__What you should do__
The listing is to be repeated exactly, and its pictures are to be left out.
══ Working data
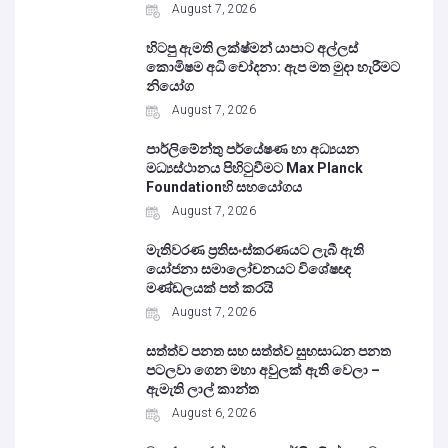
August 7, 2026
හිටපු ඇමති ලක්ෂ්මන් යාපාට අල්ලස්
කොමිෂම අධි චෝදනා: ඇප මත මුදා හැරීමට
නියෝග
August 7, 2026
පාර්ලිමේන්තු පර්යේෂණ හා අධ්‍යයන
මධ්‍යස්ථානය පිහිටුවීමට Max Planck
Foundationහි සහයෝගය
August 7, 2026
මැතිවරණ ප්‍රතිසංස්කරණයට ලැබී ඇති
යෝජනා සමාලෝචනයට විශේෂඥ
මණ්ඩලයක් පත් කරයි
August 7, 2026
සත්ත්ව පනත සහ සත්ත්ව සුභසාධන පනත
පටලවා ගෙන මහා අවුලක් ඇති වෙලා –
ඇමැති ලාල් කාන්ත
August 6, 2026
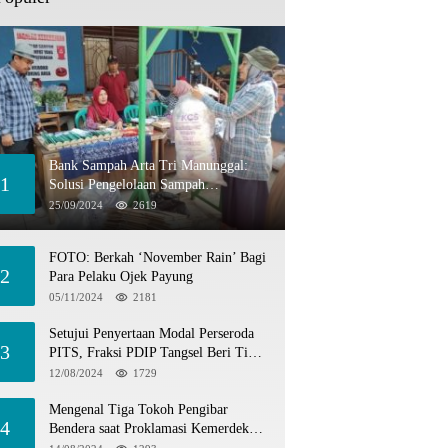
Bank Sampah Arta Tri Manunggal:
1
Solusi Pengelolaan Sampah
Berkelanjutan di Tangerang Selatan
25/09/2024
2619
FOTO: Berkah ‘November Rain’ Bagi
2
Para Pelaku Ojek Payung
05/11/2024
2181
Setujui Penyertaan Modal Perseroda
3
PITS, Fraksi PDIP Tangsel Beri Tiga
Catatan
12/08/2024
1729
Mengenal Tiga Tokoh Pengibar
4
Bendera saat Proklamasi Kemerdekaan
1945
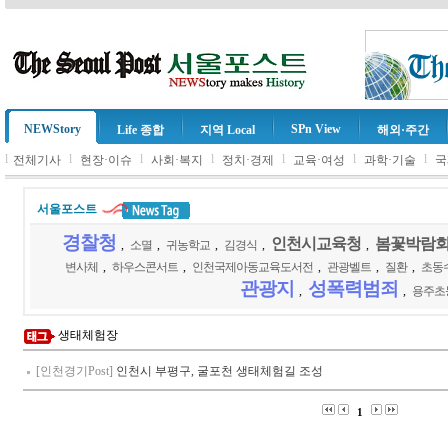
NEWStory
SPn View
Life 종합
지역 Local
해외·주간
l
l
l
l
l
l
l
전체기사
현장·이슈
사회·복지
정치·경제
교육·여성
과학·기술
국
서울포스트
경찰청
인천시교육청
봄꽃박람
,
소멸
,
귀농학교
,
김경식
,
,
변사체
,
하우스콘서트
,
인천국제아동교육도서전
,
관광벨트
,
질환
,
초동
관광지
성폭력범죄
,
,
용주초
생태체험장
[인천경기Post]
인천시 부평구, 굴포천 생태체험길 조성
1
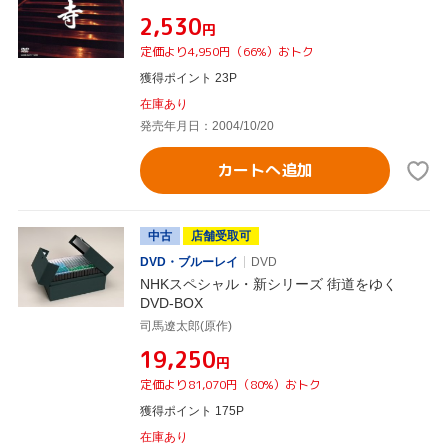
¥2,530
円
定価より4,950円（66%）おトク
獲得ポイント 23P
在庫あり
発売年月日：2004/10/20
カートへ追加
中古
店舗受取可
DVD・ブルーレイ
DVD
NHKスペシャル・新シリーズ 街道をゆく
DVD-BOX
司馬遼太郎(原作)
¥19,250
円
定価より81,070円（80%）おトク
獲得ポイント 175P
在庫あり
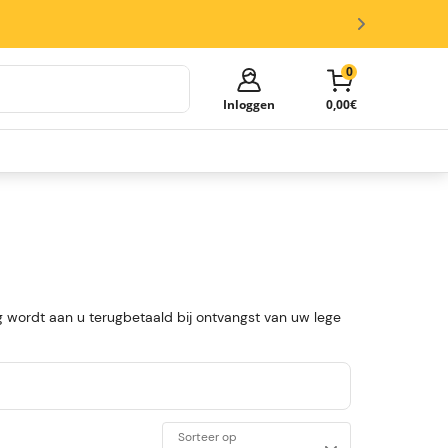
0
Inloggen
0,00€
Je winkelmandje is leeg!
Tijd om te shoppen.
Ontdek deze populaire categorieën en vul je
winkelmand met mooie deals.
Biertappen
Biervaten
Glazen en Accessoires
 wordt aan u terugbetaald bij ontvangst van uw lege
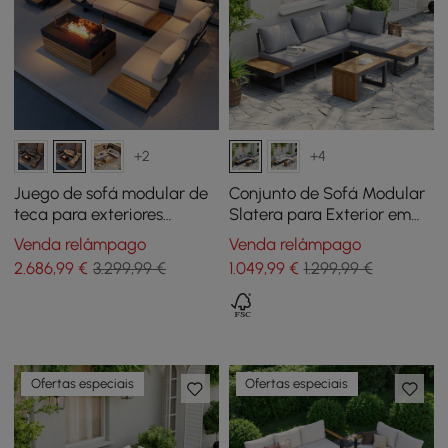
+2
+4
Juego de sofá modular de
Conjunto de Sofá Modular
teca para exteriores
Slatera para Exterior em
Tevara de 5 piezas con
Acácia e Alumínio em
Venda relâmpago
Venda relâmpago
brasero sin humo para 6
Cinza Escuro
2.686
,99
€
3.299,99 €
1.049
,99
€
1.299,99 €
personas en beige
Ofertas especiais
Ofertas especiais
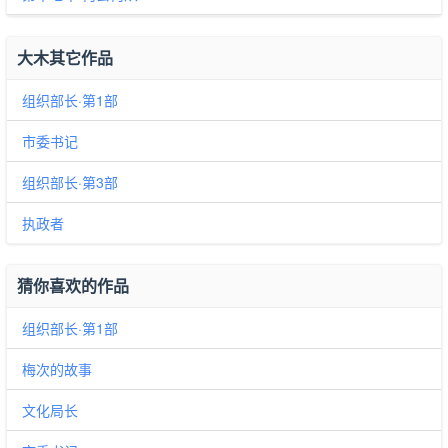
大木其它作品
组织部长·第1部
市委书记
组织部长·第3部
执政者
猜你喜欢的作品
组织部长·第1部
梅次的故事
文化局长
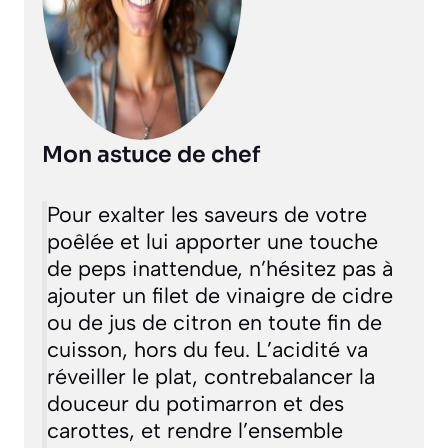
Mon astuce de chef
Pour exalter les saveurs de votre
poêlée et lui apporter une touche
de peps inattendue, n’hésitez pas à
ajouter un filet de vinaigre de cidre
ou de jus de citron en toute fin de
cuisson, hors du feu. L’acidité va
réveiller le plat, contrebalancer la
douceur du potimarron et des
carottes, et rendre l’ensemble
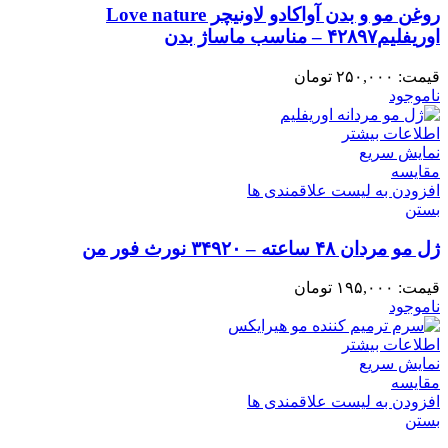
روغن مو و بدن آواکادو لاونیچر Love nature
اوریفلیم۴۲۸۹۷ – مناسب ماساژ بدن
قیمت:
۲۵۰,۰۰۰
تومان
ناموجود
اطلاعات بیشتر
نمایش سریع
مقایسه
افزودن به لیست علاقمندی ها
بستن
ژل مو مردان ۴۸ ساعته – ۳۴۹۲۰ نورث فور من
قیمت:
۱۹۵,۰۰۰
تومان
ناموجود
اطلاعات بیشتر
نمایش سریع
مقایسه
افزودن به لیست علاقمندی ها
بستن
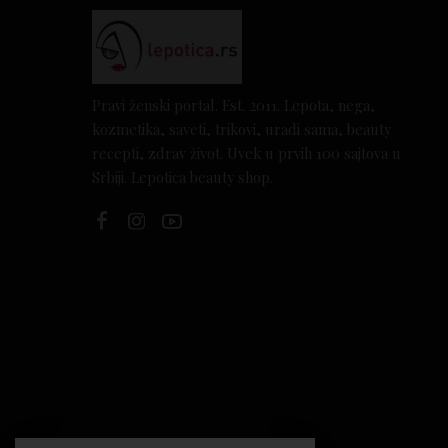
Pravi ženski portal. Est. 2011. Lepota, nega,
kozmetika, saveti, trikovi, uradi sama, beauty
recepti, zdrav život. Uvek u prvih 100 sajtova u
Srbiji. Lepotica beauty shop.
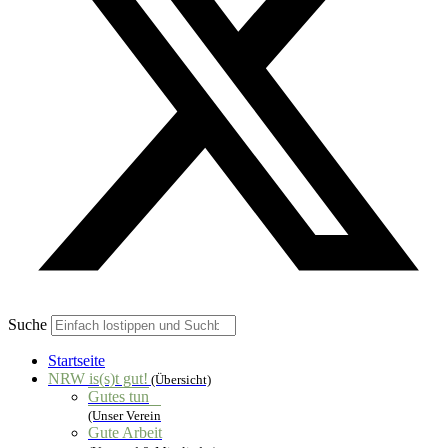
Suche
Startseite
NRW is(s)t gut!
(Übersicht)
Gutes tun
(Unser Verein
Gute Arbeit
════
__Result for this task__
August 7, 2026
හිටපු ඇමති ලක්ෂ්මන් යාපාට අල්ලස්
කොමිෂම අධි චෝදනා: ඇප මත මුදා හැරීමට
නියෝග
August 7, 2026
පාර්ලිමේන්තු පර්යේෂණ හා අධ්‍යයන
මධ්‍යස්ථානය පිහිටුවීමට Max Planck
Foundationහි සහයෝගය
August 7, 2026
මැතිවරණ ප්‍රතිසංස්කරණයට ලැබී ඇති
යෝජනා සමාලෝචනයට විශේෂඥ
මණ්ඩලයක් පත් කරයි
August 7, 2026
සත්ත්ව පනත සහ සත්ත්ව සුභසාධන පනත
පටලවා ගෙන මහා අවුලක් ඇති වෙලා –
ඇමැති ලාල් කාන්ත
August 6, 2026
Bank Sampah Arta Tri Manunggal:
1
Solusi Pengelolaan Sampah
Berkelanjutan di Tangerang Selatan
25/09/2024
2619
FOTO: Berkah ‘November Rain’ Bagi
2
Para Pelaku Ojek Payung
05/11/2024
2181
Setujui Penyertaan Modal Perseroda
3
PITS, Fraksi PDIP Tangsel Beri Tiga
Catatan
12/08/2024
1729
Mengenal Tiga Tokoh Pengibar
4
Bendera saat Proklamasi Kemerdekaan
1945
NEWStory
SPn View
Life 종합
지역 Local
해외·주간
l
l
l
l
l
l
l
전체기사
현장·이슈
사회·복지
정치·경제
교육·여성
과학·기술
국
서울포스트
경찰청
인천시교육청
봄꽃박람
,
소멸
,
귀농학교
,
김경식
,
,
변사체
,
하우스콘서트
,
인천국제아동교육도서전
,
관광벨트
,
질환
,
초동
관광지
성폭력범죄
,
,
용주초
생태체험장
[인천경기Post]
인천시 부평구, 굴포천 생태체험길 조성
1
¥2,530
円
定価より4,950円（66%）おトク
獲得ポイント 23P
在庫あり
発売年月日：2004/10/20
カートへ追加
中古
店舗受取可
DVD・ブルーレイ
DVD
NHKスペシャル・新シリーズ 街道をゆく
DVD-BOX
司馬遼太郎(原作)
¥19,250
円
定価より81,070円（80%）おトク
獲得ポイント 175P
在庫あり
0
Inloggen
0,00€
Je winkelmandje is leeg!
Tijd om te shoppen.
Ontdek deze populaire categorieën en vul je
winkelmand met mooie deals.
Biertappen
Biervaten
Glazen en Accessoires
 wordt aan u terugbetaald bij ontvangst van uw lege
+2
+4
Juego de sofá modular de
Conjunto de Sofá Modular
teca para exteriores
Slatera para Exterior em
Tevara de 5 piezas con
Acácia e Alumínio em
Venda relâmpago
Venda relâmpago
brasero sin humo para 6
Cinza Escuro
2.686
,99
€
3.299,99 €
1.049
,99
€
1.299,99 €
personas en beige
Ofertas especiais
Ofertas especiais
大木其它作品
组织部长·第1部
市委书记
组织部长·第3部
执政者
猜你喜欢的作品
组织部长·第1部
梅次的故事
文化局长
Mon astuce de chef
Pour exalter les saveurs de votre
poêlée et lui apporter une touche
de peps inattendue, n’hésitez pas à
ajouter un filet de vinaigre de cidre
ou de jus de citron en toute fin de
cuisson, hors du feu. L’acidité va
réveiller le plat, contrebalancer la
douceur du potimarron et des
carottes, et rendre l’ensemble
روغن مو و بدن آواکادو لاونیچر Love nature
اوریفلیم۴۲۸۹۷ – مناسب ماساژ بدن
قیمت:
۲۵۰,۰۰۰
تومان
ناموجود
اطلاعات بیشتر
نمایش سریع
مقایسه
افزودن به لیست علاقمندی ها
بستن
ژل مو مردان ۴۸ ساعته – ۳۴۹۲۰ نورث فور من
قیمت:
۱۹۵,۰۰۰
تومان
ناموجود
اطلاعات بیشتر
نمایش سریع
مقایسه
افزودن به لیست علاقمندی ها
بستن
Pravi ženski portal. Est. 2011. Lepota, nega,
kozmetika, saveti, trikovi, uradi sama, beauty
recepti, zdrav život. Uvek u prvih 100 sajtova u
Srbiji. Lepotica beauty shop.
Suche
Startseite
NRW is(s)t gut!
(Übersicht)
Gutes tun
(Unser Verein
Gute Arbeit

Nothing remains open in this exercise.